Sob as provisões da lei Judaica não poderia haver condenação por um crime
capital baseado no testemunho de menos que duas pessoas. Uma testemunha era
considerada a mesma coisa que nenhuma testemunha. Se houvessem apenas duas
testemunhas, ambas teriam que concordar em todos os particulares até os mínimos
detalhes.
Sob a lei rabínica, o acusado tinha o direito de ter um defensor (o precursor
da garantia de ter um advogado em processos criminais que é definido pela Sexta
Emenda da Constituição dos Estados Unidos). Se o acusado não pudesse pagar pela
defesa, um defensor seria escolhido para ele. Alguém poderia pensar no caso
Gideon versus Wainwright, que deu origem ao sistema de defensores públicos como
uma inovação. Mas na realidade essa era a prática das cortes desde há 2000 anos
atrás!
Sob a lei Mosaica, um acusado não poderia ser obrigado a testemunhar contra
si mesmo. Esse era o espírito da Quinta Emenda (dos EUA): "Ninguém deve ser
obrigado a servir de testemunha contra si próprio em nenhum caso criminal." Eis
o conceito de "apelo a Quinta Emenda", que fez parte da justiça criminal desde
os tempos de Moisés!
Uma confissão voluntária não era suficiente para a condenação sob a lei
Judaica. O ônus da prova ainda era do Estado, que tinha que provar que a
confissão, se houvesse sido feita, teria sido feita livremente, de forma
voluntária e de plena consciência.
Hoje em dia, os policiais norte-americanos são obrigados a ler os "direitos
Miranda" ("Você tem o direito de ficar calado. Tudo o que disser poderá ser
usado contra você.", etc ...) para os acusados de forma que a Corte possa
determinar que uma confissão seja feita livremente, voluntariamente e
conscientemente.
Se uma confissão é feita depois que a lei Miranda foi ouvida e compreendida,
a confissão pode ser admitida. Mas não era assim nos tempos de Jesus. A lei
Judaica não admitia confissão, sob a crença de que o Estado jamais poderia se
basear no que uma pessoa disse de sua própria boca para condená-la.
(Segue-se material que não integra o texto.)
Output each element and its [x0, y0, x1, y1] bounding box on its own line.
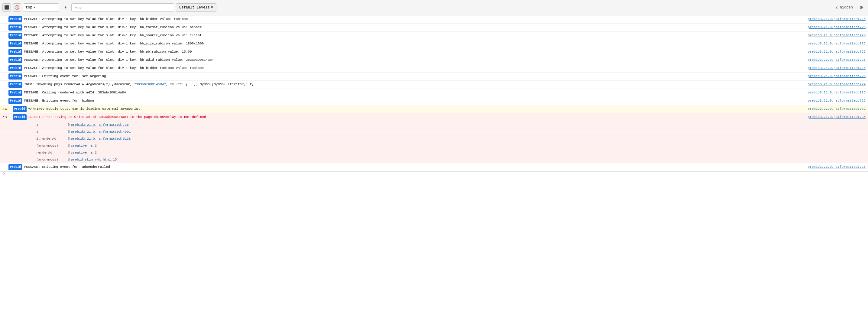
prebid-badge: Prebid — [8, 164, 22, 170]
levels-selector[interactable]: Default levels ▼ — [176, 3, 216, 12]
log-source[interactable]: prebid3.21.0.js:formatted:726 — [808, 57, 866, 63]
stack-caller: J — [36, 129, 66, 134]
stop-button[interactable]: ⬛ — [2, 3, 11, 12]
error-icon: ✖ — [2, 115, 5, 119]
context-value: top — [26, 5, 32, 10]
stack-link[interactable]: creative.js:3 — [71, 143, 97, 149]
log-source[interactable]: prebid3.21.0.js:formatted:726 — [808, 164, 866, 169]
stack-caller: S.renderAd — [36, 136, 66, 142]
eye-button[interactable]: 👁 — [61, 3, 69, 12]
stack-trace-row: J @ prebid3.21.0.js:formatted:4991 — [0, 128, 868, 135]
log-source[interactable]: prebid3.21.0.js:formatted:726 — [808, 16, 866, 22]
stack-at: @ — [68, 129, 70, 134]
prebid-badge: Prebid — [8, 49, 22, 55]
levels-arrow: ▼ — [211, 5, 213, 10]
levels-label: Default levels — [179, 5, 210, 10]
prebid-badge: Prebid — [8, 73, 22, 80]
prebid-badge: Prebid — [8, 98, 22, 104]
console-prompt-row[interactable]: > — [0, 171, 868, 175]
log-message: MESSAGE: Attempting to set key value for… — [24, 41, 804, 46]
collapse-arrow[interactable]: ▼ — [5, 115, 7, 120]
stack-at: @ — [68, 122, 70, 128]
log-row: Prebid MESSAGE: Calling renderAd with ad… — [0, 89, 868, 97]
prompt-icon: > — [3, 171, 5, 176]
log-source[interactable]: prebid3.21.0.js:formatted:726 — [808, 90, 866, 95]
log-row: Prebid MESSAGE: Attempting to set key va… — [0, 48, 868, 56]
prebid-badge: Prebid — [8, 57, 22, 63]
log-message-error: ERROR: Error trying to write ad Id :383a… — [28, 114, 804, 120]
devtools-console: ⬛ 🚫 top ▼ 👁 Default levels ▼ 2 hidden ⚙ … — [0, 0, 868, 312]
prebid-badge: Prebid — [8, 82, 22, 88]
log-source[interactable]: prebid3.21.0.js:formatted:726 — [808, 73, 866, 79]
log-row: Prebid MESSAGE: Attempting to set key va… — [0, 24, 868, 32]
log-row: Prebid MESSAGE: Attempting to set key va… — [0, 40, 868, 48]
stack-link[interactable]: prebid3.21.0.js:formatted:735 — [71, 122, 129, 128]
log-source[interactable]: prebid3.21.0.js:formatted:726 — [808, 98, 866, 103]
settings-icon: ⚙ — [860, 4, 863, 10]
clear-icon: 🚫 — [14, 5, 19, 10]
log-row: Prebid MESSAGE: Attempting to set key va… — [0, 56, 868, 64]
log-message: MESSAGE: Calling renderAd with adId :383… — [24, 90, 804, 95]
console-log-area: Prebid MESSAGE: Attempting to set key va… — [0, 15, 868, 312]
log-row: Prebid MESSAGE: Attempting to set key va… — [0, 32, 868, 40]
log-message: INFO: Invoking pbjs.renderAd ▶ Arguments… — [24, 82, 804, 87]
log-message: MESSAGE: Emitting event for: adRenderFai… — [24, 164, 804, 169]
prebid-badge: Prebid — [8, 90, 22, 96]
log-row: Prebid MESSAGE: Emitting event for: bidW… — [0, 97, 868, 105]
log-message: MESSAGE: Attempting to set key value for… — [24, 49, 804, 55]
prebid-badge: Prebid — [13, 106, 27, 112]
log-row-warning: ⚠ ▶ Prebid WARNING: module outstream is … — [0, 105, 868, 113]
context-arrow: ▼ — [34, 6, 35, 9]
clear-button[interactable]: 🚫 — [13, 3, 21, 12]
stack-caller: (anonymous) — [36, 143, 66, 149]
stack-trace-row: renderAd @ creative.js:3 — [0, 149, 868, 156]
prebid-badge: Prebid — [8, 41, 22, 47]
eye-icon: 👁 — [64, 6, 67, 10]
log-source[interactable]: prebid3.21.0.js:formatted:726 — [808, 25, 866, 30]
stack-link[interactable]: prebid-skin-v4x.html:15 — [71, 157, 117, 162]
log-message: WARNING: module outstream is loading ext… — [28, 106, 804, 112]
hidden-count: 2 hidden — [835, 5, 853, 10]
prebid-badge: Prebid — [8, 25, 22, 31]
settings-button[interactable]: ⚙ — [857, 3, 866, 12]
context-selector[interactable]: top ▼ — [23, 3, 59, 12]
prebid-badge: Prebid — [8, 33, 22, 39]
log-message: MESSAGE: Attempting to set key value for… — [24, 16, 804, 22]
stack-link[interactable]: prebid3.21.0.js:formatted:5138 — [71, 136, 131, 142]
log-row: Prebid MESSAGE: Emitting event for: adRe… — [0, 163, 868, 171]
prebid-badge: Prebid — [8, 16, 22, 22]
console-toolbar: ⬛ 🚫 top ▼ 👁 Default levels ▼ 2 hidden ⚙ — [0, 0, 868, 15]
log-source[interactable]: prebid3.21.0.js:formatted:726 — [808, 41, 866, 46]
prebid-badge: Prebid — [13, 114, 27, 120]
log-source[interactable]: prebid3.21.0.js:formatted:726 — [808, 49, 866, 55]
log-source[interactable]: prebid3.21.0.js:formatted:732 — [808, 106, 866, 112]
log-message: MESSAGE: Attempting to set key value for… — [24, 25, 804, 30]
log-message: MESSAGE: Emitting event for: setTargetin… — [24, 73, 804, 79]
log-source[interactable]: prebid3.21.0.js:formatted:726 — [808, 33, 866, 38]
log-source[interactable]: prebid3.21.0.js:formatted:729 — [808, 82, 866, 87]
log-source[interactable]: prebid3.21.0.js:formatted:735 — [808, 114, 866, 120]
filter-input[interactable] — [71, 3, 174, 12]
log-row: Prebid INFO: Invoking pbjs.renderAd ▶ Ar… — [0, 81, 868, 89]
warning-icon: ⚠ — [2, 107, 5, 111]
stack-trace-row: S.renderAd @ prebid3.21.0.js:formatted:5… — [0, 135, 868, 143]
stack-trace-row: (anonymous) @ creative.js:3 — [0, 143, 868, 149]
log-source[interactable]: prebid3.21.0.js:formatted:726 — [808, 65, 866, 71]
stack-link[interactable]: creative.js:3 — [71, 150, 97, 155]
stack-at: @ — [68, 143, 70, 149]
stack-trace-row: J @ prebid3.21.0.js:formatted:735 — [0, 122, 868, 128]
stack-link[interactable]: prebid3.21.0.js:formatted:4991 — [71, 129, 131, 134]
stack-at: @ — [68, 150, 70, 155]
log-row-error: ✖ ▼ Prebid ERROR: Error trying to write … — [0, 113, 868, 122]
stack-at: @ — [68, 157, 70, 162]
stop-icon: ⬛ — [4, 5, 9, 10]
stack-caller: renderAd — [36, 150, 66, 155]
log-row: Prebid MESSAGE: Attempting to set key va… — [0, 15, 868, 24]
log-row: Prebid MESSAGE: Emitting event for: setT… — [0, 72, 868, 81]
prebid-badge: Prebid — [8, 65, 22, 71]
log-message: MESSAGE: Emitting event for: bidWon — [24, 98, 804, 103]
stack-caller: J — [36, 122, 66, 128]
expand-arrow[interactable]: ▶ — [5, 107, 7, 112]
log-message: MESSAGE: Attempting to set key value for… — [24, 65, 804, 71]
stack-trace-row: (anonymous) @ prebid-skin-v4x.html:15 — [0, 156, 868, 163]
Uma evidência circunstancial é aquela que não está diretamente ligada ao
crime, mas sim relacionada à outras evidências, que juntas, servem para que se
deduza como um crime foi realizado. Em um julgamento, as impressões digitais da
pessoa (evidência circunstancial) servem para deduzir que o acusado esteve em
tal local e tocou em tal objeto, mesmo que ninguém tenha visto o acusado.
No caso em que uma testemunha diz "ouvi um tiro e quando cheguei à cena
segundos depois, vi o acusado com uma arma na mão", essa evidência é
circunstancial. O problema é que o acusado pode ter disparado um tiro contra o
agressor que fugiu após o crime ou o acusado pode ter sido apenas alguém que
pegou a arma depois que o agressor a jogou no chão.
Pois bem, as evidências circunstanciais também não eram admitidas. Hoje em
dia, raramente se vê um caso nas cortes onde as evidências circunstanciais não
sejam usadas. Atualmente, em muitos casos as únicas evidências existentes são
totalmente circunstanciais.
Os depoimentos do tipo "ouvi fulano falar isso" (o "ouvir dizer") também não
eram admitidos na época. Ainda temos essa regra contra admitir depoimentos de
testemunhas que não estão no tribunal e que não podem ser examinadas
pessoalmente, mas as exceções à essa regra têm demolido as proteções originais
aos acusados.
A regra "inocente até prova em contrário" que nossas leis reconhecem hoje
(isto é, um acusado é presumido inocente até que sua culpa tenha sido
estabelecida por evidências e pela eliminação de qualquer dúvida razoável)
também vem da lei Judaica e essa era a regra quando Jesus foi injustamente
crucificado.
O acusado de um crime capital só podia ser julgado durante o dia e em
público. Esse era o precursor da garantia constitucional de um julgamento em
público.
Nenhuma evidência poderia ser apresentada se o acusado não estivesse
presente. Isso deu origem ao atual direito que os acusados têm de estarem face a
face com as testemunhas depondo contra eles.
As testemunhas não tinham que jurar. O mandamento "Não dirás falso testemunho
contra o teu próximo" era considerado suficiente para deter o perjúrio. Mentir
na corte era perjúrio - sob juramento formal ou não.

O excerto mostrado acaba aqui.